• _Task to carry out_: Each line of the entries below that includes "mare" belongs in your answer.
─── Supplied entries ───
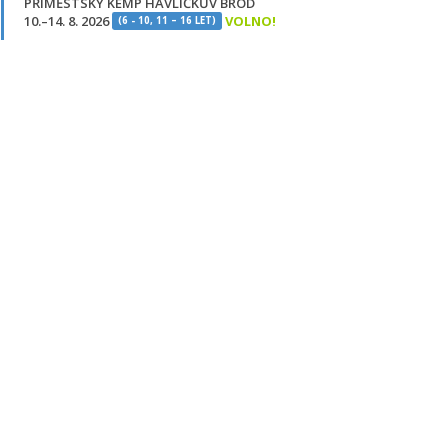
PŘÍMĚSTSKÝ KEMP HAVLÍČKŮV BROD
10.–14. 8. 2026
VOLNO!
(6 - 10, 11 – 16 LET)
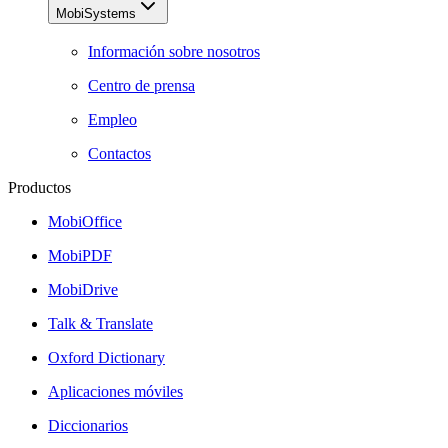
MobiSystems
Información sobre nosotros
Centro de prensa
Empleo
Contactos
Productos
MobiOffice
MobiPDF
MobiDrive
Talk & Translate
Oxford Dictionary
Aplicaciones móviles
Diccionarios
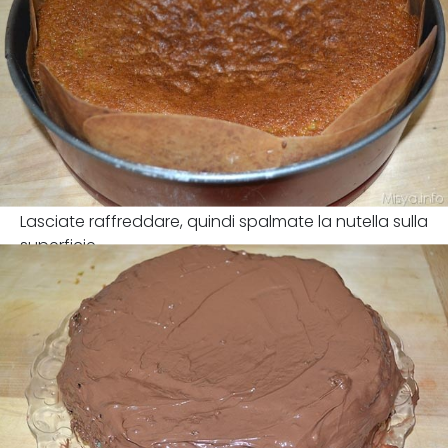
Lasciate raffreddare, quindi spalmate la nutella sulla
superficie.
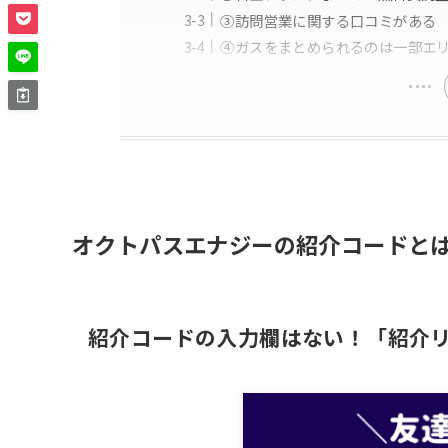
③訪問営業に関する口コミがある
④ガスをまとめられるのは一部エ
オクトパスエナジーの紹介コードとは
紹介コードの入力欄はない！「紹介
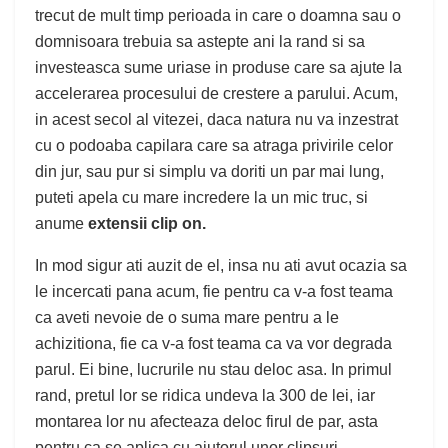
trecut de mult timp perioada in care o doamna sau o
domnisoara trebuia sa astepte ani la rand si sa
investeasca sume uriase in produse care sa ajute la
accelerarea procesului de crestere a parului. Acum,
in acest secol al vitezei, daca natura nu va inzestrat
cu o podoaba capilara care sa atraga privirile celor
din jur, sau pur si simplu va doriti un par mai lung,
puteti apela cu mare incredere la un mic truc, si
anume
extensii clip on.
In mod sigur ati auzit de el, insa nu ati avut ocazia sa
le incercati pana acum, fie pentru ca v-a fost teama
ca aveti nevoie de o suma mare pentru a le
achizitiona, fie ca v-a fost teama ca va vor degrada
parul. Ei bine, lucrurile nu stau deloc asa. In primul
rand, pretul lor se ridica undeva la 300 de lei, iar
montarea lor nu afecteaza deloc firul de par, asta
pentru ca se aplica cu ajutorul unor clipsuri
───
• _Solution to the problem_:
puteti apela cu mare incredere la un mic truc, si
ca aveti nevoie de o suma mare pentru a le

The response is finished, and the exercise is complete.